▶ [ABOUT THIS EXERCISE] Look through the entries below and copy exactly the part that begins with the line containing "التحليل الكلاسيكي - التحليل الموجي .." and ends with the line containing "Laaja valikoima trendikkäitä sävyjä". Do not copy the pictures.

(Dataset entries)
————

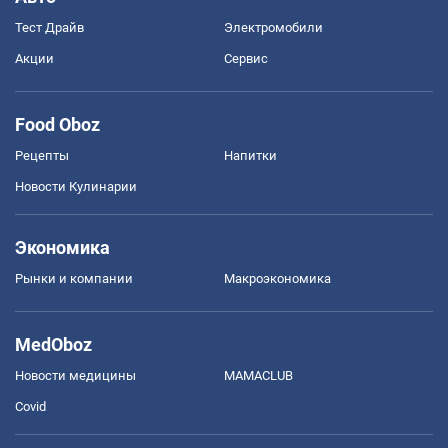
Тест Драйв
Электромобили
Акции
Сервис
Food Oboz
Рецепты
Напитки
Новости Кулинарии
Экономика
Рынки и компании
Mакроэкономика
MedOboz
Новости медицины
MAMACLUB
Covid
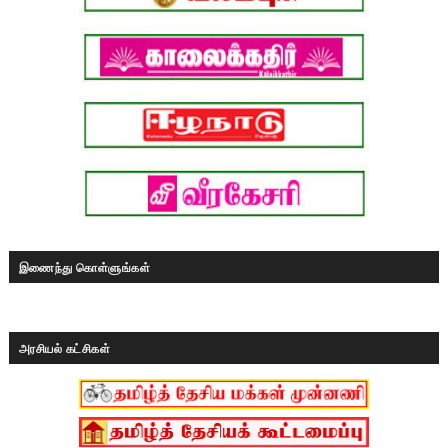
இணைந்து கொள்ளுங்கள்
அரசியல் கட்சிகள்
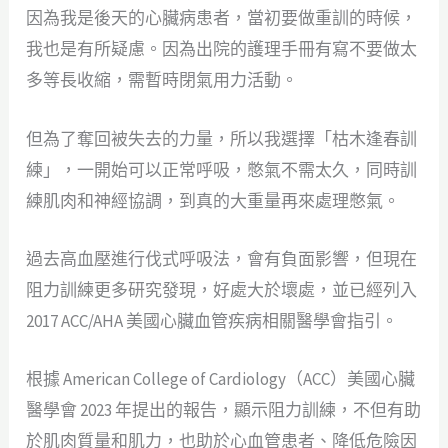
因為我是後天的心臟病患者，當初要做重訓的時候，
我也是有所疑慮。因為出院的護理手冊有寫不要做太
多等長收縮，需暫時閉氣用力活動。
但為了奪回被失去的力量，所以我選擇「枯木逢春訓
練」，一開始可以正常呼吸，憋氣不需太久，同時訓
練肌肉和神經協調，到真的大重量再來處理憋氣。
過去高血壓進行伐式呼吸法，會有負面影響，但現在
阻力訓練更多研究發現，好處大於壞處，並已經列入
2017 ACC/AHA 美國心臟血管疾病相關醫學會指引。
根據 American College of Cardiology（ACC）美國心臟
醫學會 2023 年提出的報告，顯示阻力訓練，不但有助
於肌肉質量和肌力，也助於心血管患者、降低危險因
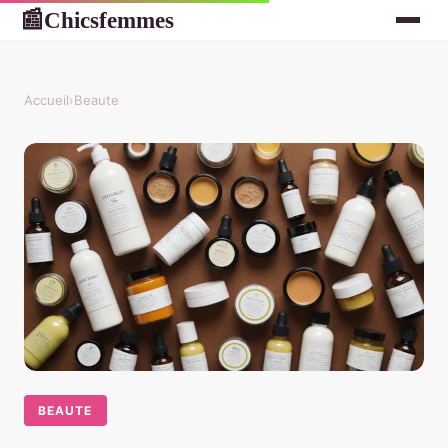
Chicsfemmes
📰
Accueil
›
Beaute
BEAUTE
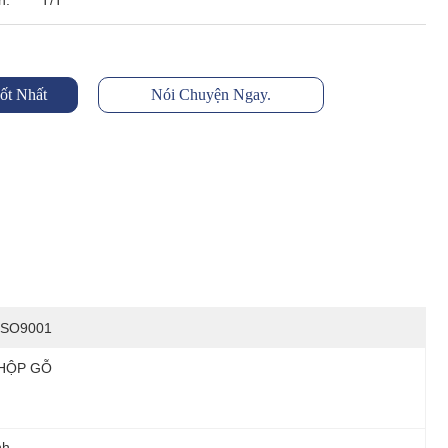
n:
T/T
ốt Nhất
Nói Chuyện Ngay.
ISO9001
HỘP GỖ
nh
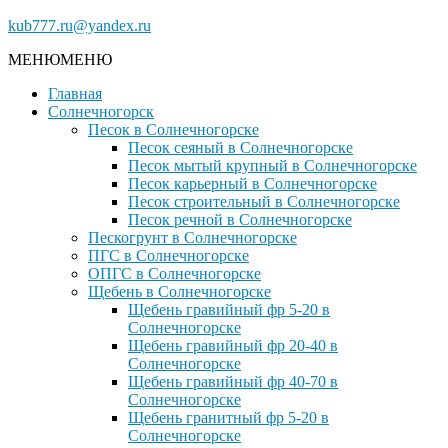
kub777.ru@yandex.ru
МЕНЮ
МЕНЮ
Главная
Солнечногорск
Песок в Солнечногорске
Песок сеяный в Солнечногорске
Песок мытый крупный в Солнечногорске
Песок карьерный в Солнечногорске
Песок строительный в Солнечногорске
Песок речной в Солнечногорске
Пескогрунт в Солнечногорске
ПГС в Солнечногорске
ОПГС в Солнечногорске
Щебень в Солнечногорске
Щебень гравийный фр 5-20 в
Солнечногорске
Щебень гравийный фр 20-40 в
Солнечногорске
Щебень гравийный фр 40-70 в
Солнечногорске
Щебень гранитный фр 5-20 в
Солнечногорске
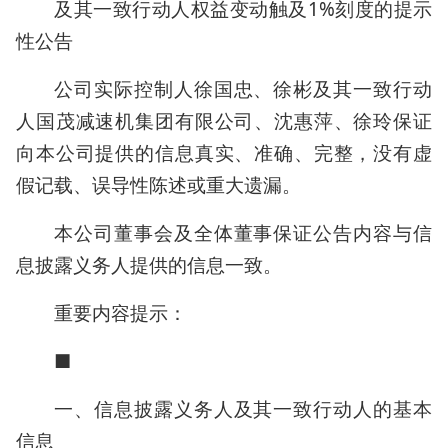
及其一致行动人权益变动触及1%刻度的提示
性公告
公司实际控制人徐国忠、徐彬及其一致行动
人国茂减速机集团有限公司、沈惠萍、徐玲保证
向本公司提供的信息真实、准确、完整，没有虚
假记载、误导性陈述或重大遗漏。
本公司董事会及全体董事保证公告内容与信
息披露义务人提供的信息一致。
重要内容提示：
■
一、信息披露义务人及其一致行动人的基本
信息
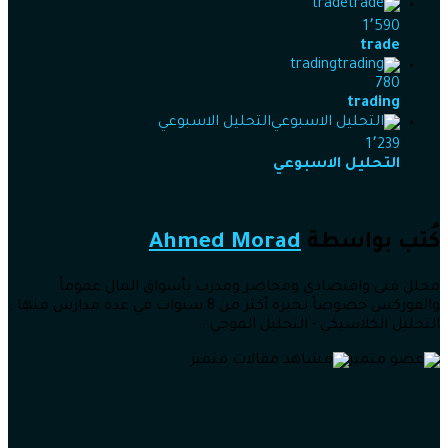
trade
1٬590
trade
trading
780
trading
التحليل الاسبوعي
1٬239
التحليل الاسبوعي
كُتب بواسطة
Ahmed Morad
محلل فني واقتصادي ومحاضر ومدرب بأسواق المال عموماً
والفوركس خصوصاً بخبرة أكثر من 8 سنوات في عدة مدارس منها :
التحليل الكلاسيكي - التحليل الموجي ..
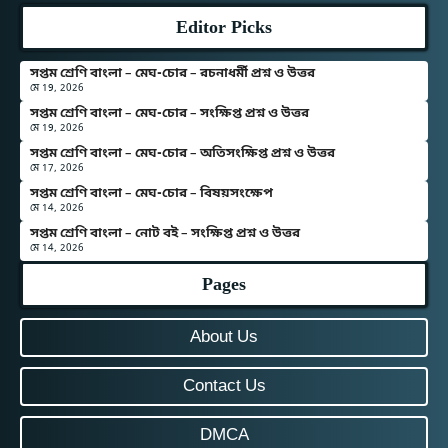
Editor Picks
সপ্তম শ্রেণি বাংলা – মেঘ-চোর – রচনাধর্মী প্রশ্ন ও উত্তর
মে 19, 2026
সপ্তম শ্রেণি বাংলা – মেঘ-চোর – সংক্ষিপ্ত প্রশ্ন ও উত্তর
মে 19, 2026
সপ্তম শ্রেণি বাংলা – মেঘ-চোর – অতিসংক্ষিপ্ত প্রশ্ন ও উত্তর
মে 17, 2026
সপ্তম শ্রেণি বাংলা – মেঘ-চোর – বিষয়সংক্ষেপ
মে 14, 2026
সপ্তম শ্রেণি বাংলা – নোট বই – সংক্ষিপ্ত প্রশ্ন ও উত্তর
মে 14, 2026
Pages
About Us
Contact Us
DMCA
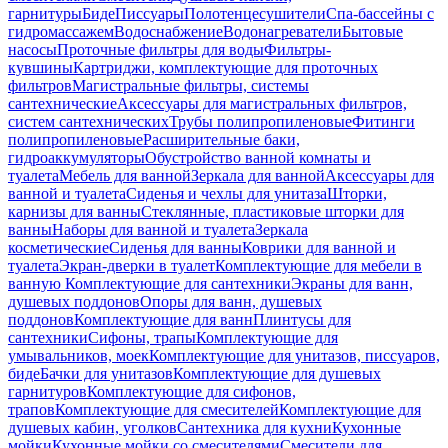
гарнитуры
Биде
Писсуары
Полотенцесушители
Спа-бассейны с
гидромассажем
Водоснабжение
Водонагреватели
Бытовые
насосы
Проточные фильтры для воды
Фильтры-
кувшины
Картриджи, комплектующие для проточных
фильтров
Магистральные фильтры, системы
сантехнические
Аксессуары для магистральных фильтров,
систем сантехнических
Трубы полипропиленовые
Фитинги
полипропиленовые
Расширительные баки,
гидроаккумуляторы
Обустройство ванной комнаты и
туалета
Мебель для ванной
Зеркала для ванной
Аксессуары для
ванной и туалета
Сиденья и чехлы для унитаза
Шторки,
карнизы для ванны
Стеклянные, пластиковые шторки для
ванны
Наборы для ванной и туалета
Зеркала
косметические
Сиденья для ванны
Коврики для ванной и
туалета
Экран-дверки в туалет
Комплектующие для мебели в
ванную
Комплектующие для сантехники
Экраны для ванн,
душевых поддонов
Опоры для ванн, душевых
поддонов
Комплектующие для ванн
Плинтусы для
сантехники
Сифоны, трапы
Комплектующие для
умывальников, моек
Комплектующие для унитазов, писсуаров,
биде
Бачки для унитазов
Комплектующие для душевых
гарнитуров
Комплектующие для сифонов,
трапов
Комплектующие для смесителей
Комплектующие для
душевых кабин, уголков
Сантехника для кухни
Кухонные
мойки
Кухонные мойки со смесителями
Смесители для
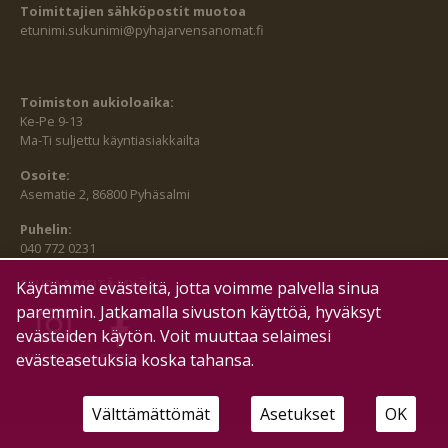
Toimittajien sähköpostit muotoa
etunimi.sukunimi@pyhajarvensanomat.fi
Toimiston aukioloaika:
Ke-Pe 9-13
Ma-Ti suljettu käyntiasiakkailta
Osoite:
Asematie 2, 86800 Pyhäsalmi
Puhelin:
040 772 0231
SEURAA MEITÄ MYÖS:
Käytämme evästeitä, jotta voimme palvella sinua
paremmin. Jatkamalla sivuston käyttöä, hyväksyt
evästeiden käytön. Voit muuttaa selaimesi
HALLITSE EVÄSTEITÄ
evästeasetuksia koska tahansa.
Välttämättömät
Asetukset
OK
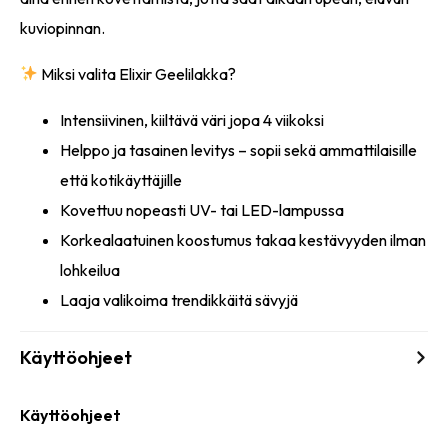
kuviopinnan.
Miksi valita Elixir Geelilakka?
Intensiivinen, kiiltävä väri jopa 4 viikoksi
Helppo ja tasainen levitys – sopii sekä ammattilaisille
että kotikäyttäjille
Kovettuu nopeasti UV- tai LED-lampussa
Korkealaatuinen koostumus takaa kestävyyden ilman
lohkeilua
Laaja valikoima trendikkäitä sävyjä
Käyttöohjeet
Käyttöohjeet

————

▶ [RESPONSE AREA]
التحليل الكلاسيكي - التحليل الموجي ..
Editor Picks
সপ্তম শ্রেণি বাংলা – মেঘ-চোর – রচনাধর্মী প্রশ্ন ও উত্তর
মে 19, 2026
সপ্তম শ্রেণি বাংলা – মেঘ-চোর – সংক্ষিপ্ত প্রশ্ন ও উত্তর
মে 19, 2026
সপ্তম শ্রেণি বাংলা – মেঘ-চোর – অতিসংক্ষিপ্ত প্রশ্ন ও উত্তর
মে 17, 2026
সপ্তম শ্রেণি বাংলা – মেঘ-চোর – বিষয়সংক্ষেপ
মে 14, 2026
সপ্তম শ্রেণি বাংলা – নোট বই – সংক্ষিপ্ত প্রশ্ন ও উত্তর
মে 14, 2026
Pages
About Us
Contact Us
DMCA
гарнитуры
Биде
Писсуары
Полотенцесушители
Спа-бассейны с
гидромассажем
Водоснабжение
Водонагреватели
Бытовые
насосы
Проточные фильтры для воды
Фильтры-
кувшины
Картриджи, комплектующие для проточных
фильтров
Магистральные фильтры, системы
сантехнические
Аксессуары для магистральных фильтров,
систем сантехнических
Трубы полипропиленовые
Фитинги
полипропиленовые
Расширительные баки,
гидроаккумуляторы
Обустройство ванной комнаты и
туалета
Мебель для ванной
Зеркала для ванной
Аксессуары для
ванной и туалета
Сиденья и чехлы для унитаза
Шторки,
карнизы для ванны
Стеклянные, пластиковые шторки для
ванны
Наборы для ванной и туалета
Зеркала
косметические
Сиденья для ванны
Коврики для ванной и
туалета
Экран-дверки в туалет
Комплектующие для мебели в
ванную
Комплектующие для сантехники
Экраны для ванн,
душевых поддонов
Опоры для ванн, душевых
поддонов
Комплектующие для ванн
Плинтусы для
сантехники
Сифоны, трапы
Комплектующие для
умывальников, моек
Комплектующие для унитазов, писсуаров,
биде
Бачки для унитазов
Комплектующие для душевых
гарнитуров
Комплектующие для сифонов,
трапов
Комплектующие для смесителей
Комплектующие для
душевых кабин, уголков
Сантехника для кухни
Кухонные
мойки
Кухонные мойки со смесителями
Смесители для
Toimittajien sähköpostit muotoa
etunimi.sukunimi@pyhajarvensanomat.fi
Toimiston aukioloaika:
Ke-Pe 9-13
Ma-Ti suljettu käyntiasiakkailta
Osoite:
Asematie 2, 86800 Pyhäsalmi
Puhelin:
040 772 0231
SEURAA MEITÄ MYÖS:
Käytämme evästeitä, jotta voimme palvella sinua
paremmin. Jatkamalla sivuston käyttöä, hyväksyt
evästeiden käytön. Voit muuttaa selaimesi
HALLITSE EVÄSTEITÄ
evästeasetuksia koska tahansa.
Välttämättömät
Asetukset
OK
kuviopinnan.
Miksi valita Elixir Geelilakka?
Intensiivinen, kiiltävä väri jopa 4 viikoksi
Helppo ja tasainen levitys – sopii sekä ammattilaisille
että kotikäyttäjille
Kovettuu nopeasti UV- tai LED-lampussa
Korkealaatuinen koostumus takaa kestävyyden ilman
lohkeilua
Laaja valikoima trendikkäitä sävyjä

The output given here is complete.